Dust lasts
22/05/09 08:17 Archiviato in:racconto
{di Viviana Capurso}
Giovanni si trova davanti un fantasma. Non può essere Silvia quella che ha davanti.
Gli si chiude lo stomaco, gli viene in mente Cristina nel periodo peggiore, quando era ridotta a poco più di uno spettro.
Ha i capelli castani legati in coda, è pallida, meglio, terrea. Struccata. Trascurata. Vestita male. Claudia non è mai trascurata. Non è neppure sportiva. È sempre inappuntabile, impeccabile, curatissima.
«Vieni, entra! Ma come siamo eleganti!»
Silvia parla e sorride, si muove come un automa.
«Silvia è lunedì mattina, sono le otto. Sto andando al lavoro. È normale che sia vestito da lavoro, no?»
«Eh, già, hai ragione! Chissà dove ho la testa!»
Silvia continua a sorridere come se avesse una paresi.
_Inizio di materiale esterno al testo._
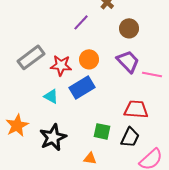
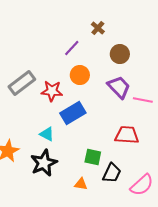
orange circle: (89, 59) -> (80, 75), moved
cyan triangle: (51, 96) -> (47, 134), moved
black trapezoid: (130, 137) -> (112, 173), moved

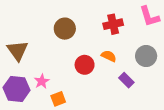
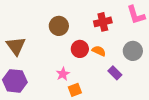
red circle: (85, 65) -> (80, 49), moved
pink star: (42, 81) -> (63, 74), moved
orange square: (58, 99) -> (75, 90), moved

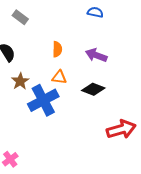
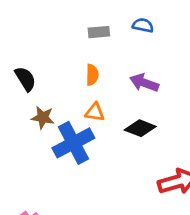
gray rectangle: (20, 17) -> (99, 32), moved, turned -42
brown star: (20, 81) -> (43, 118), turned -30

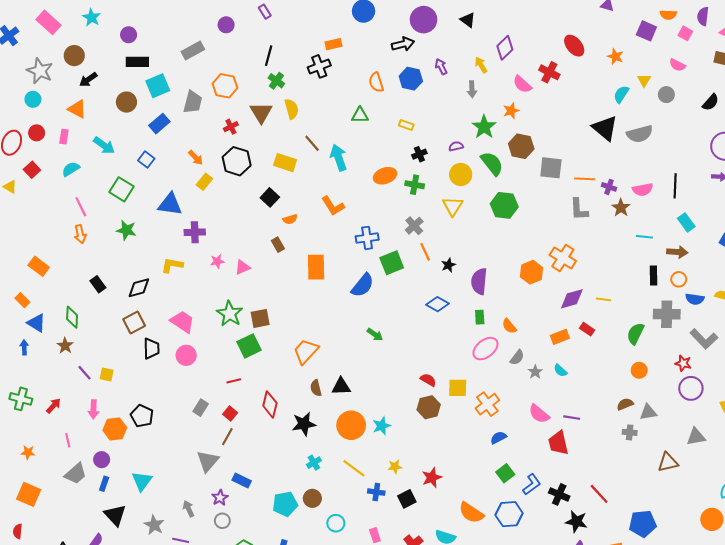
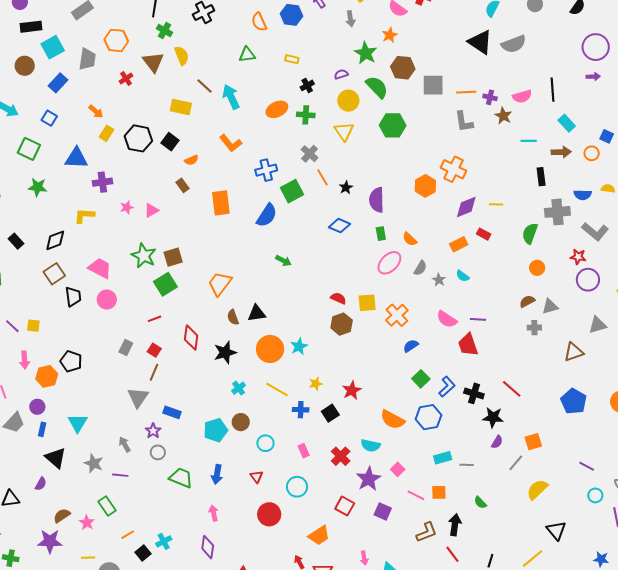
black hexagon: (237, 161) -> (138, 138), moved
orange circle: (679, 279) -> (592, 153), moved
blue pentagon: (643, 524) -> (574, 401), moved, turned -30

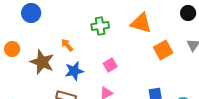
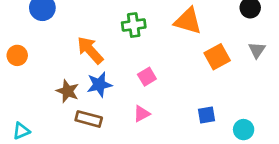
orange arrow: (67, 45) -> (90, 50), size x1.6
brown star: (42, 62) -> (68, 91), moved, size x0.7

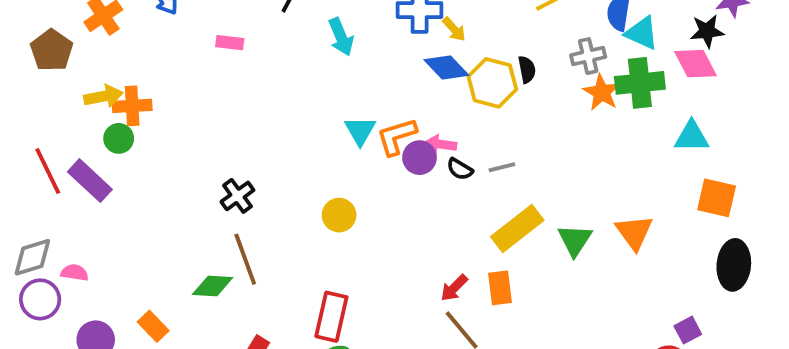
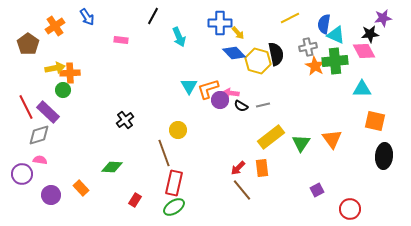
black semicircle: (527, 69) -> (276, 54), size x1.6
gray diamond: (32, 257) -> (39, 135), moved
brown line: (245, 259) -> (164, 153), moved
purple square: (688, 330) -> (317, 190), moved

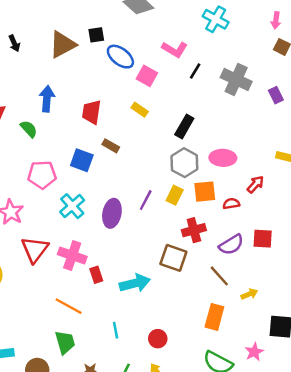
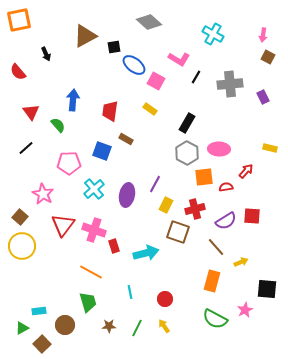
brown triangle: (63, 45) -> (85, 36), moved
gray cross: (236, 79) -> (230, 84), turned -30
yellow rectangle: (175, 195) -> (166, 205), moved

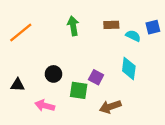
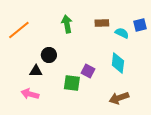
black circle: (53, 74) -> (49, 55), moved
black triangle: (17, 85) -> (36, 71), moved
pink arrow: (45, 106) -> (30, 94), moved
brown arrow: (110, 107) -> (119, 98), moved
«Allora, cosa ti offro, una caffé, un tè, una spremuta? Ho preparato delle brioche, sai? Le ho fatte stamattina, sono ancora calde, ci sono alla marmellata...»
Giovanni la interrompe bruscamente «Silvia, non siamo in un bar, non stai prendendo le ordinazioni. Mi basta un caffé, sono qui per parlare con te.»
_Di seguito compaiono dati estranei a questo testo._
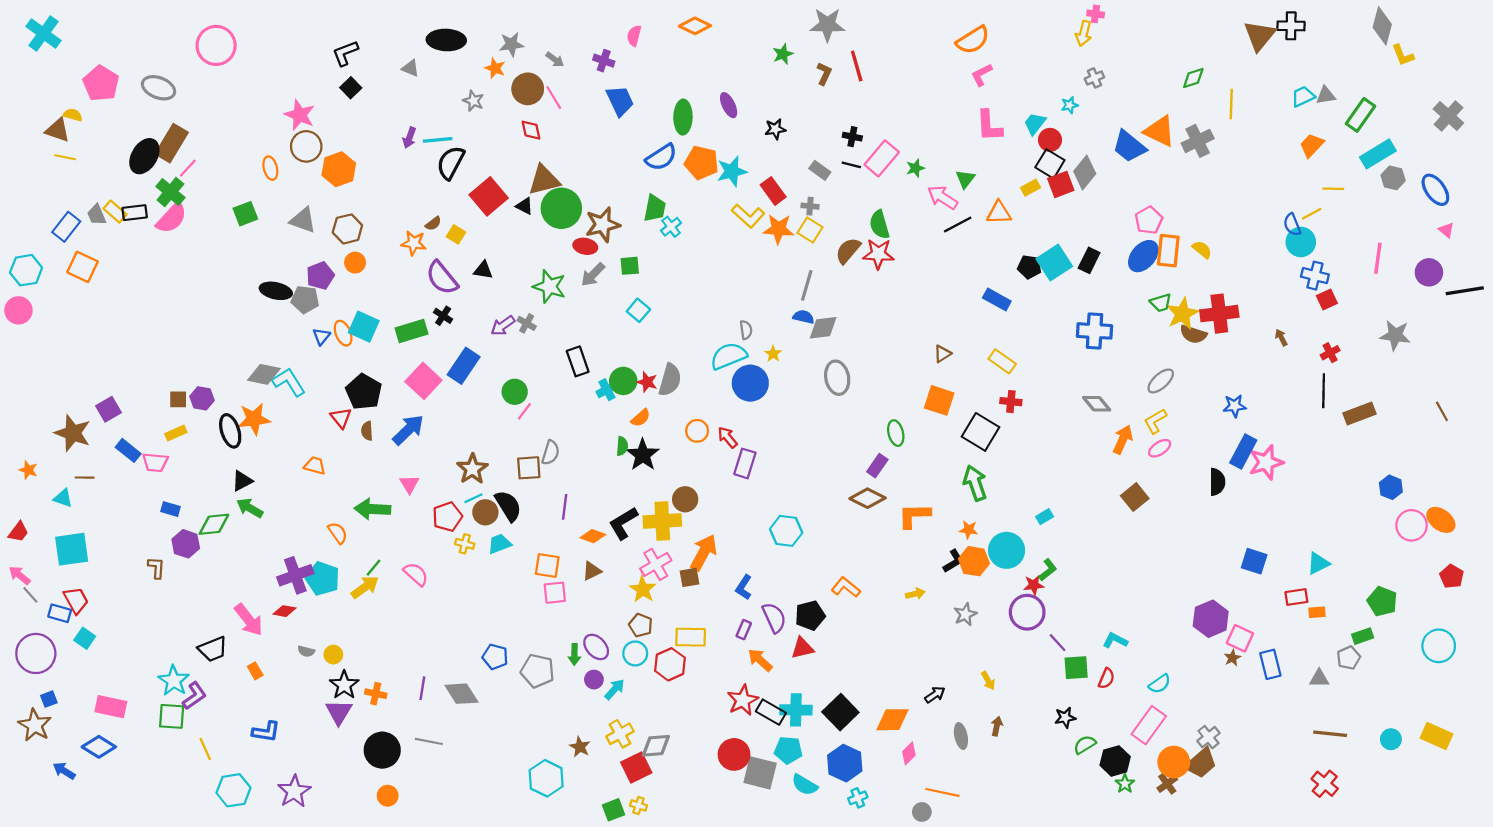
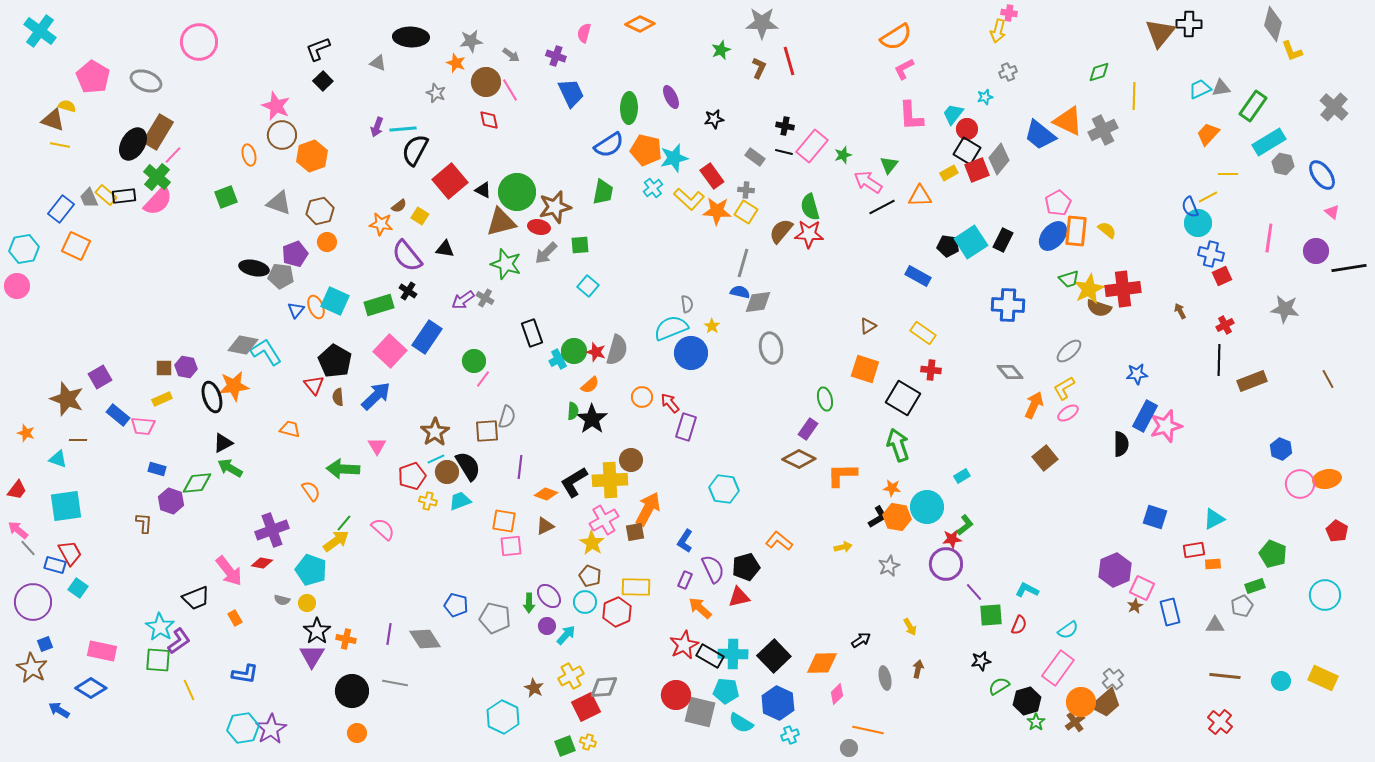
brown triangle: (544, 180) -> (501, 222), moved
cyan cross: (671, 227) -> (653, 188), moved
orange ellipse: (1441, 520) -> (1327, 479), turned -48
cyan pentagon: (322, 579) -> (311, 570), moved
cyan hexagon: (233, 790) -> (243, 728), moved

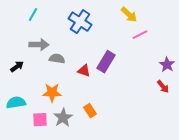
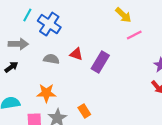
blue cross: (80, 22) -> (49, 24), moved
gray arrow: (39, 45) -> (18, 44), moved
red triangle: (84, 71) -> (76, 54), moved

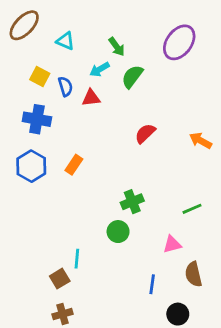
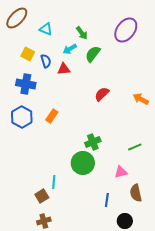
green circle: (118, 232) -> (83, 163), size x1.5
«Ahahaha, hai ragione, lo dicono anche le mie amiche che sembro Brie Van De Kamp, quella di Disperate Housewives, sai, la serie tv...»
No, Giovanni non guarda la tv. Non ha tempo. Giovanni di sera lavora.
Claudia ogni tanto la guarda. È lei che gli racconta i film che ci sono al cinema, le serie tv. Non che sia una malata di tele, però si tiene aggiornata. A Giovanni piace sentire Claudia che racconta.
Silvia continua a muoversi per la casa, prende le tazze di porcellana, i cucchiaini d’argento, la zuccheriera. Poi si sposta verso una cassettiera e tira fuori le tovagliette da tè.
Il caffé è pronto, Silvia lo versa nelle tazzine, poi prende il latte e lo versa a Giovanni. Avvicina la zuccheriera...
«Silvia, guardami!»
La voce di Giovanni la fa sobbalzare, la mano trema, un po’di zucchero si rovescia sul tavolo.
«Ops!»
Silvia si alza, va in cucina, prende una spugnetta e un asciugapiatti.
Raccoglie con cura lo zucchero e riprende a parlare. «Questa casa è pazzesca, non faccio che pulirla, davvero, credimi, passo l’aspirapolvere tutti i giorni, la mattina, prima di andare in agenzia, poi la sera spolvero, cioè almeno una sera sì e una sera no. Poi dopo cena, quando non devo stirare – e ti assicuro che Alessandro si cambia anche due volte al giorno e le sue camicie si accmulano in un attimo - in genere lavo a terra, faccio la cucina e il bagno. Ma guarda le porte! Dovrei passarle con la cera d’api e davvero non ho mai tempo!»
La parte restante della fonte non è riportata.